**Aim of the task**
Only lines holding "shadow" are needed; copy each of them from the data below.

Document layout detection data
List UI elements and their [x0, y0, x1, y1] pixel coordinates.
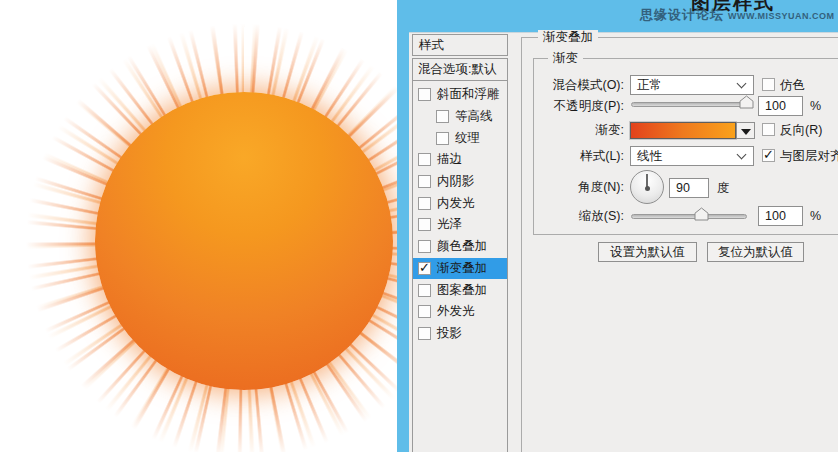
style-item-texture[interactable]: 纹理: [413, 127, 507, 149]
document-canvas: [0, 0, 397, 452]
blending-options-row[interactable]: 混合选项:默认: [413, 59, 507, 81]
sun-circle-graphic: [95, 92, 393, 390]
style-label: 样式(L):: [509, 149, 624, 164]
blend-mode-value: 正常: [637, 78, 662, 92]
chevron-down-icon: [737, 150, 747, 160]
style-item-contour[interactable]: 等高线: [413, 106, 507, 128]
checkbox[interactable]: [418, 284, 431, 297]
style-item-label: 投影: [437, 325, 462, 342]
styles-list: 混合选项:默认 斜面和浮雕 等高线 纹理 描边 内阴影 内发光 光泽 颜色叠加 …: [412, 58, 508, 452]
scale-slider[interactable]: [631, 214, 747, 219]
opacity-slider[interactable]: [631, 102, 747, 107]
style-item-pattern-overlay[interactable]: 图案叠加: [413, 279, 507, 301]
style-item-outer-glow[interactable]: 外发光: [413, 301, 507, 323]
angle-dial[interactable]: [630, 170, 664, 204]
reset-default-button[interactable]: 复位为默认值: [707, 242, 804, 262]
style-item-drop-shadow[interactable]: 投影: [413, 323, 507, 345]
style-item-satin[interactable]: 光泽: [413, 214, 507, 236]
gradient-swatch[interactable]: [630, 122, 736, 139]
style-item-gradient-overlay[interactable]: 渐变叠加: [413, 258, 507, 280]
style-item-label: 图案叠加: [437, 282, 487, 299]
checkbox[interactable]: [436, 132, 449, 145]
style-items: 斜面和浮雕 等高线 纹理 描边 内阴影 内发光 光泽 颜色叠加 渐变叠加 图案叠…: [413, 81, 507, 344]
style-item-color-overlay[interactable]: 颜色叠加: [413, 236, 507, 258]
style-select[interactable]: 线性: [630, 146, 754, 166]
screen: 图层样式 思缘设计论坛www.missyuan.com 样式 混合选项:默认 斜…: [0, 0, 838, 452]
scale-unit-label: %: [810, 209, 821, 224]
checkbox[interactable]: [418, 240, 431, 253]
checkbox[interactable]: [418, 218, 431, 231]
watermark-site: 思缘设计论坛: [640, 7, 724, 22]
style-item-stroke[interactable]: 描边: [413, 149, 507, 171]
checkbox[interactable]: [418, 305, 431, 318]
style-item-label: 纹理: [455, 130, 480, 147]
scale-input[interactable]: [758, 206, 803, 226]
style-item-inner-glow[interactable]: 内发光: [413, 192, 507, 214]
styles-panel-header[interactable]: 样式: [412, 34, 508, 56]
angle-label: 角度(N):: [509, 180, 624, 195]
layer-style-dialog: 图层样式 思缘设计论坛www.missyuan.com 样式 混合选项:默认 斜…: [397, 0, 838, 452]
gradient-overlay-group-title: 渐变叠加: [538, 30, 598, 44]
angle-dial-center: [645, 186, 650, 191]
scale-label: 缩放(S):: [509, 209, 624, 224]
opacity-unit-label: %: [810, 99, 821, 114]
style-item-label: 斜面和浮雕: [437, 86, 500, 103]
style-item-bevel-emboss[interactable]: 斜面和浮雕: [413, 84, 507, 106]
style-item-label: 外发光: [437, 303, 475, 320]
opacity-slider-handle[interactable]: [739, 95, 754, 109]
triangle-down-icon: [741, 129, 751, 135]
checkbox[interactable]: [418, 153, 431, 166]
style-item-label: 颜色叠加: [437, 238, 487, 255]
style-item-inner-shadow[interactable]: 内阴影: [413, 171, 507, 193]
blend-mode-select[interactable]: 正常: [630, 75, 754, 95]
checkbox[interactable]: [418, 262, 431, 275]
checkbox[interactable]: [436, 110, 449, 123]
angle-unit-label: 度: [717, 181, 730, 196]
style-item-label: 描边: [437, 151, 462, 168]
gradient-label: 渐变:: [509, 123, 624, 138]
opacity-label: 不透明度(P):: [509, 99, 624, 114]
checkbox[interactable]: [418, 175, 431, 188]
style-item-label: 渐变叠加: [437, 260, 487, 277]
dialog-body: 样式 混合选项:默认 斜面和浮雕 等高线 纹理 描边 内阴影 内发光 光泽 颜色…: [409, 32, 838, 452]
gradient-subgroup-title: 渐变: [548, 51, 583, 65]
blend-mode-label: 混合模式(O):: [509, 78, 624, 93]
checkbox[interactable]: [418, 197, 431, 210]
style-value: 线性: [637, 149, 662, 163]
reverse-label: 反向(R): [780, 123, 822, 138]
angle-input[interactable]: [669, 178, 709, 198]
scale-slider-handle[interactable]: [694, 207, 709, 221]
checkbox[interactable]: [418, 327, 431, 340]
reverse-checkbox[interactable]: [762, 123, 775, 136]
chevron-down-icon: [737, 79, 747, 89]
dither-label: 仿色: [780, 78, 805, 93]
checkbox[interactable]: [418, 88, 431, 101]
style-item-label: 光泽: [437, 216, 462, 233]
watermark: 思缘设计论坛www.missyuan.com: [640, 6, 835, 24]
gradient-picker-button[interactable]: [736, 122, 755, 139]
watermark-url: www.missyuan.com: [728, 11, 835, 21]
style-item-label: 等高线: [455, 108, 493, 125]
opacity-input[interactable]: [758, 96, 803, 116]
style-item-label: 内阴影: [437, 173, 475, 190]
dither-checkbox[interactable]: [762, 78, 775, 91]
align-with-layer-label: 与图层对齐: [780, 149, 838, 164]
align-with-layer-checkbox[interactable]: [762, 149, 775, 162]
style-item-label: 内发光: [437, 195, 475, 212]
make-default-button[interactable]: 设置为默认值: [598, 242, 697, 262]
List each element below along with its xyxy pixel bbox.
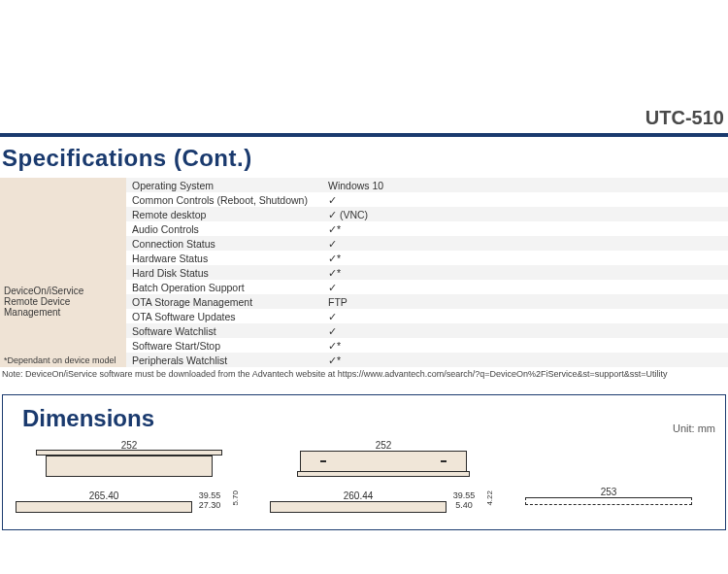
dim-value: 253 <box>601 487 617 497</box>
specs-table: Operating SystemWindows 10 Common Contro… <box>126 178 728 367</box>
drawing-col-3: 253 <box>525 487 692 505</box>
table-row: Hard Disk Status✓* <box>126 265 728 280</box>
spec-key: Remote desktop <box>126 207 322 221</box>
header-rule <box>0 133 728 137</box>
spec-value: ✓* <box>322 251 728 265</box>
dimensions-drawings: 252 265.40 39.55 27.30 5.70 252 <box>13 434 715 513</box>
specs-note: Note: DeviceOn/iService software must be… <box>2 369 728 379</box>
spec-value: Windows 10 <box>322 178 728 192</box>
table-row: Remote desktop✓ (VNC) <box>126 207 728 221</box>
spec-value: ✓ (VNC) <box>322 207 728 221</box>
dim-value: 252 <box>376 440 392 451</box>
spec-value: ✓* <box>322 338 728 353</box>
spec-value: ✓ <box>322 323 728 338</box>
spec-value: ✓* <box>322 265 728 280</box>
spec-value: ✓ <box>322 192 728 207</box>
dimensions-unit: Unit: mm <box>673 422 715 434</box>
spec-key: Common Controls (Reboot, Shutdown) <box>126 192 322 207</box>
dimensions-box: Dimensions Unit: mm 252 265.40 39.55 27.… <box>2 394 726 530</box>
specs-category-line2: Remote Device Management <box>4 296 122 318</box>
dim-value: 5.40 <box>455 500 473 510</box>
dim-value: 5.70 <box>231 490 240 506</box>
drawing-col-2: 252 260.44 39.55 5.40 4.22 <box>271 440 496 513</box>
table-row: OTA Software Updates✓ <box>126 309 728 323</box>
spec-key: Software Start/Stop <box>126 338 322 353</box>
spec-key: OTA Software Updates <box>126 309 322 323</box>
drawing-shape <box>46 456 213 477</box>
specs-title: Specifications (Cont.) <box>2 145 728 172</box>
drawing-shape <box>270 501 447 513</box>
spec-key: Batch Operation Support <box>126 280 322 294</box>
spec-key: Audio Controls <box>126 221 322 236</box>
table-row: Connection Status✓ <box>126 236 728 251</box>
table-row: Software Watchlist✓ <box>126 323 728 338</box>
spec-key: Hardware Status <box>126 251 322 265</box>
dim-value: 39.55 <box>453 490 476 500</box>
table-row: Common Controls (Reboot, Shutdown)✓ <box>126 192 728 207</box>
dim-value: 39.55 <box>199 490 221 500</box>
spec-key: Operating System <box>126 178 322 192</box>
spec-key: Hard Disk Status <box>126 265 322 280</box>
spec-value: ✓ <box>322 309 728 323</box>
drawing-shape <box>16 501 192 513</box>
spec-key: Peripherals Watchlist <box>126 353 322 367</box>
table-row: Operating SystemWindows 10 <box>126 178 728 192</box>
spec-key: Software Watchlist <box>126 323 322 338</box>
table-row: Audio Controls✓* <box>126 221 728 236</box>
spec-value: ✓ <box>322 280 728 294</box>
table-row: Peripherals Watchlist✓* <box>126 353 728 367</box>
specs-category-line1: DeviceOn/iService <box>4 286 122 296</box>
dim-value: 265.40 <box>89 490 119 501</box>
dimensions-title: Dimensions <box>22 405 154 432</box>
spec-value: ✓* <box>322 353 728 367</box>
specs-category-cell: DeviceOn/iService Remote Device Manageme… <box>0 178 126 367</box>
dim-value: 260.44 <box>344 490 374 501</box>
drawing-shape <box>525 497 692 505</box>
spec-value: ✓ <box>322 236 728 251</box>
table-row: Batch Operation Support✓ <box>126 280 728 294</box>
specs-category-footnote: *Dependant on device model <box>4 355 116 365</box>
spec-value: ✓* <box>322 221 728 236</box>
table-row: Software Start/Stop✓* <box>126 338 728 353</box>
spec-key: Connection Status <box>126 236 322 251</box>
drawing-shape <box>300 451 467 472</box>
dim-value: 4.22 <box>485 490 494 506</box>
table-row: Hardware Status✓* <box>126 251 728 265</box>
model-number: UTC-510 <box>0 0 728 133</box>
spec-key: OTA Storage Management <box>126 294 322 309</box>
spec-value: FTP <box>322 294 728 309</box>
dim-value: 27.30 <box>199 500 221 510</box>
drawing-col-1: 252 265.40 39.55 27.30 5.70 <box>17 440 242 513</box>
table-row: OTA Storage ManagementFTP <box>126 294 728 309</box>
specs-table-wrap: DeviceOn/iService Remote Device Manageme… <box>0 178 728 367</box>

**The completed task**
style-item-drop-shadow[interactable]: 投影: [413, 323, 507, 345]
style-item-inner-shadow[interactable]: 内阴影: [413, 171, 507, 193]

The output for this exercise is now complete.